Is_loopback failing on ipv4 in ipv6, bug or desired behavior?

While writing some networking code and making it IPv6 ready I encountered some odd behavior in the standard library.
If I bind my server so 0.0.0.0 or [::1] and telnet/curl from localhost, I can easily tell whether the connection came from a local user or not by using the is_loopback call on IpAddr, Ipv4Addr or Ipv6Addr.

Once I bind my server to [::] to work on IPv4 AND IPv6 at the same time and then query it via v4 to 127.0.0.1 the is_loopback call returns false.
I then have to manually try conversion of the Ipv6Addr into an Ipv4Addr and perform a second check with is_loopback.

In my opinion, this behavior should either be clearly documented in the standard library or better yet should happen automatically (at least in IpAddr) since an ipv6 encapsulated ipv4 loopback address is still a perfectly valid loopback address.

The current documentation in Ipv6Addr states that it is a check for [::1] but a clear statement that IPv4 in IPv6 loopback addresses are not covered might help.

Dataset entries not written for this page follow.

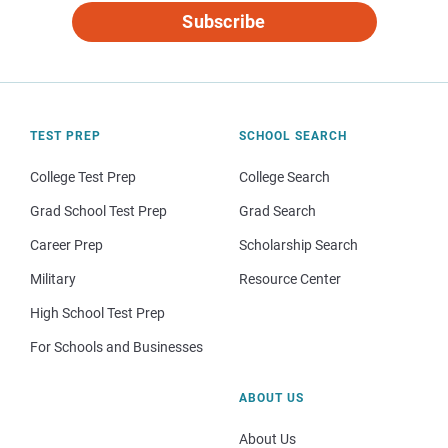
Subscribe
TEST PREP
SCHOOL SEARCH
College Test Prep
College Search
Grad School Test Prep
Grad Search
Career Prep
Scholarship Search
Military
Resource Center
High School Test Prep
For Schools and Businesses
ABOUT US
About Us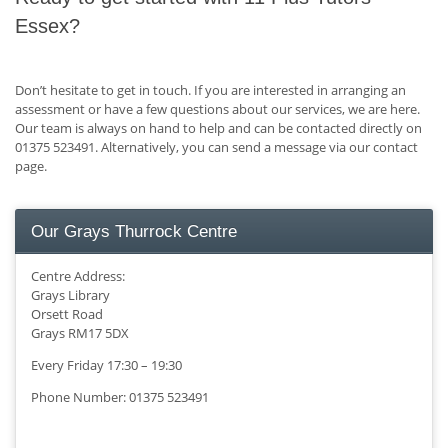
Essex?
Don’t hesitate to get in touch. If you are interested in arranging an
assessment or have a few questions about our services, we are here.
Our team is always on hand to help and can be contacted directly on
01375 523491. Alternatively, you can send a message via our contact
page.
Our Grays Thurrock Centre
Centre Address:
Grays Library
Orsett Road
Grays RM17 5DX
Every Friday 17:30 – 19:30
Phone Number: 01375 523491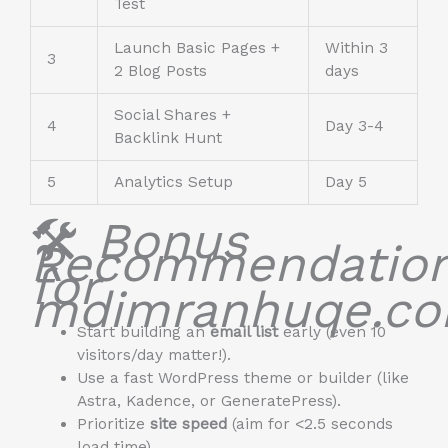
Test
Launch Basic Pages +
Within 3
3
2 Blog Posts
days
Social Shares +
4
Day 3-4
Backlink Hunt
5
Analytics Setup
Day 5
🛠️
Bonus
Recommendatio
for
mdimranhuqe.co
Start building an
email list
early (even 10
visitors/day matter!).
Use a fast WordPress theme or builder (like
Astra, Kadence, or GeneratePress).
Prioritize
site speed
(aim for <2.5 seconds
load time).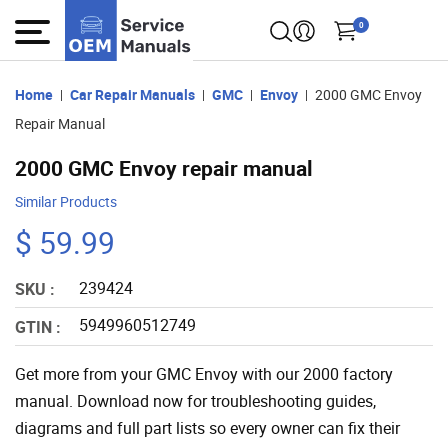
0
Home
Car Repair Manuals
GMC
Envoy
2000 GMC Envoy
Repair Manual
2000 GMC Envoy repair manual
Similar Products
$ 59.99
239424
SKU :
5949960512749
GTIN :
Get more from your GMC Envoy with our 2000 factory
manual. Download now for troubleshooting guides,
diagrams and full part lists so every owner can fix their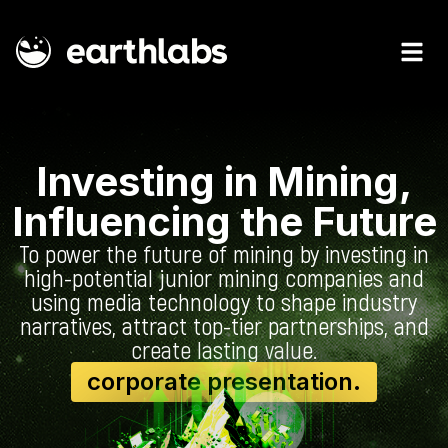
Investing in Mining,
Influencing the Future
To power the future of mining by investing in
high-potential junior mining companies and
using media technology to shape industry
narratives, attract top-tier partnerships, and
create lasting value.
corporate presentation.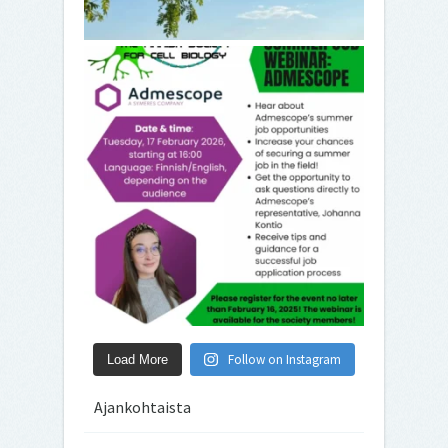
Follow on Instagram
Load More
Ajankohtaista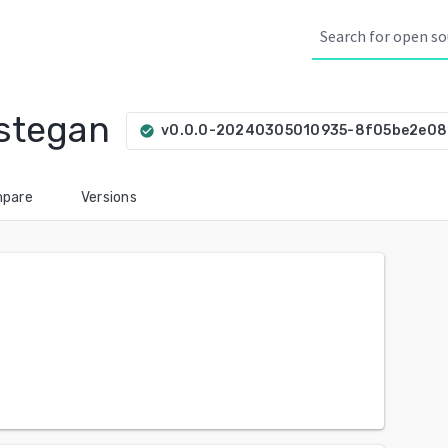
stegan
v0.0.0-20240305010935-8f05be2e08
check_circle
pare
Versions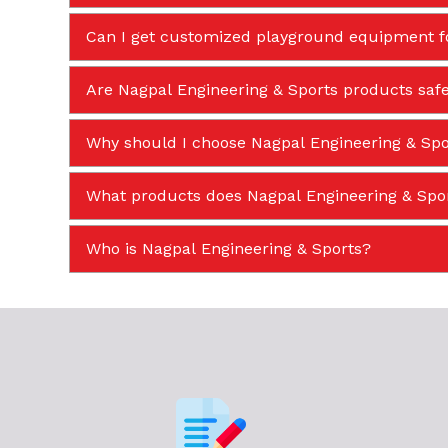
Can I get customized playground equipment f
Are Nagpal Engineering & Sports products safe
Why should I choose Nagpal Engineering & Spor
What products does Nagpal Engineering & Sp
Who is Nagpal Engineering & Sports?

I also guess that having the current minimal checks in both variants (v4 and v6) makes sense but the general is_loopback in IpAddr itself could provide the convenient conversion as it covers v4 and v6 anyways.

use std::net::{Ipv4Addr, Ipv6Addr};

fn main() {
    let ipv4 = Ipv4Addr::new(127, 0, 0, 1);
    let ipv6 = Ipv6Addr::new(0, 0, 0, 0, 0, 0, 0, 0x1);
    let v4_in_v6 = Ipv6Addr::new(0, 0, 0, 0, 0, 0xffff, 0x7f00, 0x1);
    
    println!("{} is loopback? {} ", ipv4, ipv4.is_loopback());
    println!("{} is loopback? {} ", ipv6, ipv6.is_loopback());
    println!("{} is loopback? {} ", v4_in_v6, v4_in_v6.is_loopback());
    println!("{} is loopback? {} ", v4_in_v6, v4_in_v6.to_ipv4().unwrap().is_loopback());
}

(Playground)

Output:

127.0.0.1 is loopback? true 
::1 is loopback? true 
::ffff:127.0.0.1 is loopback? false 
::ffff:127.0.0.1 is loopback? true 

Is this forum the right place for this discussion or should I have used the internals forum or just open an issue in github?

I think it makes sense for this to be considered a loopback address.